Work to complete —
Please give back all the records exactly, but keep the pictures out.

Collected data —
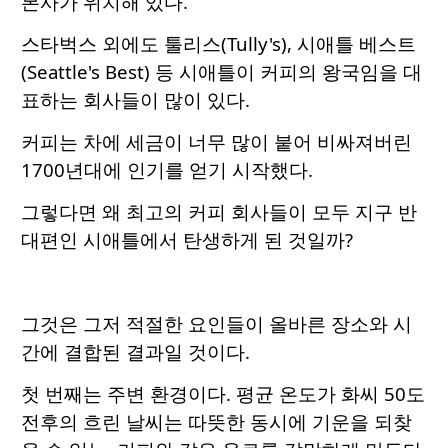
본사가 위치해 있다.
스타벅스 외에도 툴리스(Tully's), 시애틀 베스트
(Seattle's Best) 등 시애틀이 커피의 왕국임을 대
표하는 회사들이 많이 있다.
커피는 차에 세금이 너무 많이 붙어 비싸져버린
1700년대에 인기를 얻기 시작했다.
그렇다면 왜 최고의 커피 회사들이 모두 지구 반
대편인 시애틀에서 탄생하게 된 것일까?
그것은 그저 적절한 요인들이 올바른 장소와 시
간에 결합된 결과일 것이다.
첫 번째는 주변 환경이다. 평균 온도가 화씨 50도
전후의 흐린 날씨는 따뜻한 동시에 기운을 되찾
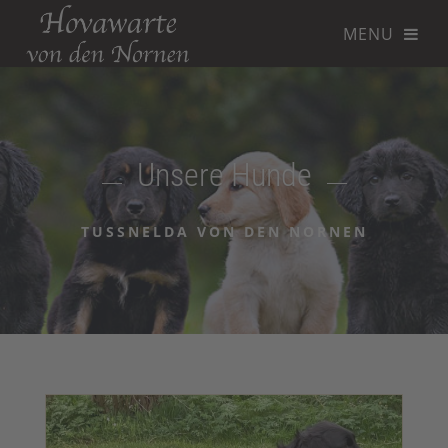
Unsere Hunde
TUSSNELDA VON DEN NORNEN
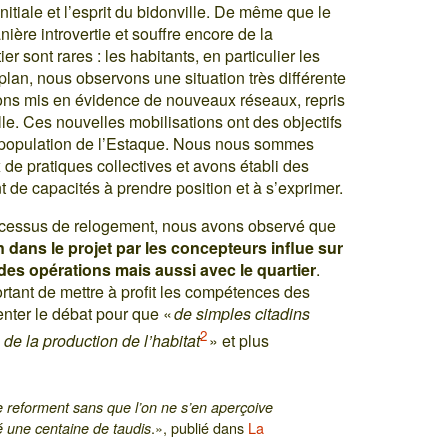
nitiale et l’esprit du bidonville. De même que le
nière introvertie et souffre encore de la
r sont rares : les habitants, en particulier les
 plan, nous observons une situation très différente
ons mis en évidence de nouveaux réseaux, repris
lle. Ces nouvelles mobilisations ont des objectifs
e la population de l’Estaque. Nous nous sommes
 de pratiques collectives et avons établi des
 de capacités à prendre position et à s’exprimer.
ocessus de relogement, nous avons observé que
 dans le projet par les concepteurs influe sur
 des opérations mais aussi avec le quartier
.
rtant de mettre à profit les compétences des
enter le débat pour que «
de simples citadins
2
 de la production de l’habitat
» et plus
se reforment sans que l’on ne s’en aperçoive
.», publié dans
La
é une centaine de taudis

Exercise output —
본사가 위치해 있다.
스타벅스 외에도 툴리스(Tully's), 시애틀 베스트
(Seattle's Best) 등 시애틀이 커피의 왕국임을 대
표하는 회사들이 많이 있다.
커피는 차에 세금이 너무 많이 붙어 비싸져버린
1700년대에 인기를 얻기 시작했다.
그렇다면 왜 최고의 커피 회사들이 모두 지구 반
대편인 시애틀에서 탄생하게 된 것일까?
그것은 그저 적절한 요인들이 올바른 장소와 시
간에 결합된 결과일 것이다.
첫 번째는 주변 환경이다. 평균 온도가 화씨 50도
전후의 흐린 날씨는 따뜻한 동시에 기운을 되찾
Unsere Hunde
TUSSNELDA VON DEN NORNEN
nitiale et l’esprit du bidonville. De même que le
nière introvertie et souffre encore de la
r sont rares : les habitants, en particulier les
 plan, nous observons une situation très différente
ons mis en évidence de nouveaux réseaux, repris
lle. Ces nouvelles mobilisations ont des objectifs
e la population de l’Estaque. Nous nous sommes
 de pratiques collectives et avons établi des
 de capacités à prendre position et à s’exprimer.
ocessus de relogement, nous avons observé que
 dans le projet par les concepteurs influe sur
 des opérations mais aussi avec le quartier
.
rtant de mettre à profit les compétences des
enter le débat pour que «
de simples citadins
2
 de la production de l’habitat
» et plus
se reforment sans que l’on ne s’en aperçoive
.», publié dans
La
é une centaine de taudis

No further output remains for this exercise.